Macdonald was the first prime minister of Canada and Helps said he was also a “key architect” of the residential school system.

The decision, which must be approved by council, followed a year of deliberations and consultation with the local Songhees and Esquimalt chiefs and councils, she said in a post on her campaign website.

“We will remove the statue of Sir John A. Macdonald from the front doors of city hall so that the family members and other Indigenous people do not need to walk past this painful reminder of colonial violence each time they enter the doors of their municipal government,” Helps said.

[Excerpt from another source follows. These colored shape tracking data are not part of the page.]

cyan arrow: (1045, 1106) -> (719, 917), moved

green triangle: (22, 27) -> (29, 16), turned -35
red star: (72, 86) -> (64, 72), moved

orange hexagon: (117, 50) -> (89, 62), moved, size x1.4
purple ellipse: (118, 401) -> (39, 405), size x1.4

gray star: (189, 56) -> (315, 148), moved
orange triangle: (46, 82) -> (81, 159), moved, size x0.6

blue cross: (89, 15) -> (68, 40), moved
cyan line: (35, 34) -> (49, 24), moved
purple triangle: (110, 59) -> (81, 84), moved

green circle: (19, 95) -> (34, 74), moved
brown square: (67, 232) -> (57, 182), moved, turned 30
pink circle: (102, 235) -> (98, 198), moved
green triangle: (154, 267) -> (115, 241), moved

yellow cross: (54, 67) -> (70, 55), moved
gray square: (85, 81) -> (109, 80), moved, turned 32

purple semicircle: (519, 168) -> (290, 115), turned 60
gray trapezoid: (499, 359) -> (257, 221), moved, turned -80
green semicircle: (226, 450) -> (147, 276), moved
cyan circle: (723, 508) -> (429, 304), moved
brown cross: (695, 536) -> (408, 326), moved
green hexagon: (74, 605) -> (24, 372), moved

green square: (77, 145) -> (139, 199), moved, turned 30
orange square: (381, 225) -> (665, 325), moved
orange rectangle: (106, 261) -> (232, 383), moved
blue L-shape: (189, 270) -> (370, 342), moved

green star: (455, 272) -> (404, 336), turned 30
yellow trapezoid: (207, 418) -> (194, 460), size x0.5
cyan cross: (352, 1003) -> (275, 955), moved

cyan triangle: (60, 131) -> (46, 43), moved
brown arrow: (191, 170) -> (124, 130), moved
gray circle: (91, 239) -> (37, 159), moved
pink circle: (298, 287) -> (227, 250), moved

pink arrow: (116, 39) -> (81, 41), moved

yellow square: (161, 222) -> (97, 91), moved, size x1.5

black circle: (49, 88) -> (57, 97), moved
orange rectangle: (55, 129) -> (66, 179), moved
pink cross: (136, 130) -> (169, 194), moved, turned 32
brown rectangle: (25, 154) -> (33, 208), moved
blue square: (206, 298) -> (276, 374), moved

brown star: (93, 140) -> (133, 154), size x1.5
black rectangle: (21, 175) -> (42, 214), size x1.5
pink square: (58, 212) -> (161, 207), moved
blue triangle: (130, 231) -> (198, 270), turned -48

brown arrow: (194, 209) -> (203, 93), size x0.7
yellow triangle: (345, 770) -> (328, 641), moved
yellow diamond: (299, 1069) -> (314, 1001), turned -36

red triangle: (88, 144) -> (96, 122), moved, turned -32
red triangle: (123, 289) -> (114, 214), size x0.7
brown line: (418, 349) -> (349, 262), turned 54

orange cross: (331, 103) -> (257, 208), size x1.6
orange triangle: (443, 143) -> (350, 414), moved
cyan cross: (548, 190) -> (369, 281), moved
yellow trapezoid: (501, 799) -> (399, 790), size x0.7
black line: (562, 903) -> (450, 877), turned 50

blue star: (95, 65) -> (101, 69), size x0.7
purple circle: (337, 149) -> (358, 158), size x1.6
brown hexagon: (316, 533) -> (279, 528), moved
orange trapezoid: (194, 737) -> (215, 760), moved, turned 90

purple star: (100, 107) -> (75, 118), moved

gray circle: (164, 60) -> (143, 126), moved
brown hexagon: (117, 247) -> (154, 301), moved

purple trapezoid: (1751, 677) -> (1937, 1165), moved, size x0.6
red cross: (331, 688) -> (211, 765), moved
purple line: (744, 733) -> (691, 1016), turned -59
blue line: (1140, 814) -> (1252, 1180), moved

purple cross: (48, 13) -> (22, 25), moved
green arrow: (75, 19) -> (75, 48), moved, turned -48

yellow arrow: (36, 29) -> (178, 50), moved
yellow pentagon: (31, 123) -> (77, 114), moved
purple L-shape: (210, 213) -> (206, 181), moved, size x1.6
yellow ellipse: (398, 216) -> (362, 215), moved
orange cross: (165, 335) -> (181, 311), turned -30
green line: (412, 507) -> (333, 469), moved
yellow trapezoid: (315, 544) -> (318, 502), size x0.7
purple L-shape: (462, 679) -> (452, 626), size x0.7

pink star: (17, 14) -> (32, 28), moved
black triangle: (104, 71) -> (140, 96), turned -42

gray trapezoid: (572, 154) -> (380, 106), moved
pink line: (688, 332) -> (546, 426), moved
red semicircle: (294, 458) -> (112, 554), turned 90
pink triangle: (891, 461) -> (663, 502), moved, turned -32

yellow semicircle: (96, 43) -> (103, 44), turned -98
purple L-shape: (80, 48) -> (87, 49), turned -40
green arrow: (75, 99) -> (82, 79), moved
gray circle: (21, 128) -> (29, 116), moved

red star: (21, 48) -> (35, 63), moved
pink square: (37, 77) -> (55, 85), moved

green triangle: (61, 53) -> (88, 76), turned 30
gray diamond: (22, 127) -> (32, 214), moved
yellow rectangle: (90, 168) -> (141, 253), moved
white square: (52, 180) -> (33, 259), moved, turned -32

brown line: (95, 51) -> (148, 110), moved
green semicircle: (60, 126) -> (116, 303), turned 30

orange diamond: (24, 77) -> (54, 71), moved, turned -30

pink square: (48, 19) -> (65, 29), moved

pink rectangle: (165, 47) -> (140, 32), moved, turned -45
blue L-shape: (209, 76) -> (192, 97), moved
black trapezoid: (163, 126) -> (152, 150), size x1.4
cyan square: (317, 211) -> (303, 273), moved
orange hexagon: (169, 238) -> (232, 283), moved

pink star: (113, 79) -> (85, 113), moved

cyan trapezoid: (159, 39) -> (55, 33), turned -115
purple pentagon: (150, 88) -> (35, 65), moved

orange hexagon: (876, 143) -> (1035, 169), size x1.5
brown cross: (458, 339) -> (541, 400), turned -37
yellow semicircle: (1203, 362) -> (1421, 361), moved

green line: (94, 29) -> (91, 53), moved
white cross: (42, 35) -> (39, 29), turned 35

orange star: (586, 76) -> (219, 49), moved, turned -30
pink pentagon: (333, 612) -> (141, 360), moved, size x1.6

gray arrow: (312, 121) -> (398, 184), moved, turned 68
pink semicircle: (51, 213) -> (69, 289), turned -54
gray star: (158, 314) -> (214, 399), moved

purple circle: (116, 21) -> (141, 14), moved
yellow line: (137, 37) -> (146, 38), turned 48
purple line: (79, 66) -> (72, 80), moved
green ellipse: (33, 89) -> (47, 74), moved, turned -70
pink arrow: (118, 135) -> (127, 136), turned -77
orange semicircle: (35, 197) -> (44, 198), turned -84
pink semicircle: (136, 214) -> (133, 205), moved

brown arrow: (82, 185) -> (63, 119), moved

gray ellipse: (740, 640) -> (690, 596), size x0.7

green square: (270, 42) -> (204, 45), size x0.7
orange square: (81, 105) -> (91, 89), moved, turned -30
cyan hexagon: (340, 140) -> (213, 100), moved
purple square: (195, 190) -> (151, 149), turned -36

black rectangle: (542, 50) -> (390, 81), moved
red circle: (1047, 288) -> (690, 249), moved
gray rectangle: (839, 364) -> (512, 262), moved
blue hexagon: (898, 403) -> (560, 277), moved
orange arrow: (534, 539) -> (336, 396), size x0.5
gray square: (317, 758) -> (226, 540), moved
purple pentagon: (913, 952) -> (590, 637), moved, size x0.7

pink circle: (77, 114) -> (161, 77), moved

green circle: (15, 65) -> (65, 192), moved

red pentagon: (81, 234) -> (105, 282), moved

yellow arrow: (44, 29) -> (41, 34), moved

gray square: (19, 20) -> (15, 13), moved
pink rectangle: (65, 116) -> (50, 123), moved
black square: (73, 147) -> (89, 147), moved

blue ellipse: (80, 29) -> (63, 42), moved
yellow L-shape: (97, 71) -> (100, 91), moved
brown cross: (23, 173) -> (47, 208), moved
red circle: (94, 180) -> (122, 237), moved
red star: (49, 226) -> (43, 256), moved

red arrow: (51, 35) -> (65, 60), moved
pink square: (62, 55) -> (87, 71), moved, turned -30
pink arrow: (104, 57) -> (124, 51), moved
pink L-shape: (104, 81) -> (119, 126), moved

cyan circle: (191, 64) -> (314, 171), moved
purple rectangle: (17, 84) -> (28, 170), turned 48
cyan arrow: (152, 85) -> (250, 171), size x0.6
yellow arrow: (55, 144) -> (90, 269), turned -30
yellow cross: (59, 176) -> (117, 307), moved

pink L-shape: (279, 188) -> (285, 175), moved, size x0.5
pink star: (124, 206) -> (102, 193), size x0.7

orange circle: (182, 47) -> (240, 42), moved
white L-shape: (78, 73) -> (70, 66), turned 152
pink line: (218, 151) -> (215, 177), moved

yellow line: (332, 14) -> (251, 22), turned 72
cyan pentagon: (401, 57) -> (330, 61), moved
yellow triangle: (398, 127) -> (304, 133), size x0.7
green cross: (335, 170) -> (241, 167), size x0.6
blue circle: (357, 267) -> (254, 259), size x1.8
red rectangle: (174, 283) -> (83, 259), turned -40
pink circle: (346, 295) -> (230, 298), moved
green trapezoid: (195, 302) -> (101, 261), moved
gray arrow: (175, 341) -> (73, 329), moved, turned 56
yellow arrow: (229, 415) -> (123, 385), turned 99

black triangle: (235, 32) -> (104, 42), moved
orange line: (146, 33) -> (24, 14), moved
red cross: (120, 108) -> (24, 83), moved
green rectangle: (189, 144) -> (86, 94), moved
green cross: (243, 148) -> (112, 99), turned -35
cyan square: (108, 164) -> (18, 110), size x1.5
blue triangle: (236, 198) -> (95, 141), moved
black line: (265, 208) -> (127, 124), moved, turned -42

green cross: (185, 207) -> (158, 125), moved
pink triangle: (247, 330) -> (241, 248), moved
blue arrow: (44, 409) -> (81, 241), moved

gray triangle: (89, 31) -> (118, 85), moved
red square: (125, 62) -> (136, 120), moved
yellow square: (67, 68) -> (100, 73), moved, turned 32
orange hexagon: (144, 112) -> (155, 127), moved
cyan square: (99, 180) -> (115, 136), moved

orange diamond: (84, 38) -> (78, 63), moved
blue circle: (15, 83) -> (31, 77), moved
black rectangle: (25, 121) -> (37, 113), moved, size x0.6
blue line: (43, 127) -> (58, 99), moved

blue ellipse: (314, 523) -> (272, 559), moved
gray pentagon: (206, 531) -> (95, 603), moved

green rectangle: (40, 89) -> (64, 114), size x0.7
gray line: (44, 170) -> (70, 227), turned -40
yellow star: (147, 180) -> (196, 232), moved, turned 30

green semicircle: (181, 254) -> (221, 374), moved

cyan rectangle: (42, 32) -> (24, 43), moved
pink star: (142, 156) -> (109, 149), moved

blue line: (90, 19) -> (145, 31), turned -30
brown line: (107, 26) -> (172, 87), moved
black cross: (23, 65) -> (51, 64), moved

In the post, she attributes the following statement to Macdonald:

“When the school is on the reserve, the child lives with its parents, who are savages, and though he may learn to read and write, his habits and training mode of thought are Indian.”

“It has been strongly impressed upon myself, as head of the Department, that Indian children should be withdrawn as much as possible from the parental influence, and the only way to do that would be to put them in central training industrial schools where they will acquire the habits and modes of thought of white men.”

Although Helps has an undergraduate, master’s and partially completed PhD in Canadian history, she said she is ashamed that she was unaware of the Father of Confederation’s role in developing residential schools.

Helps said the city does not propose erasing history, but rather taking time to tell that chapter of Canadian history in a thoughtful way.

The statue will be removed Saturday and stored until an appropriate way to “recontextualize” Macdonald is determined, she said.

A cleansing, blessing and healing ceremony will be held in the space after the statue is removed. In the longer term, a piece of art representative of the Lekwungen culture, which includes both the Songhees and Esquimalt nations, will likely go in its place, the post said.

The decision to remove the statue is the first concrete action by the mayor, two councillors, and Indigenous representatives.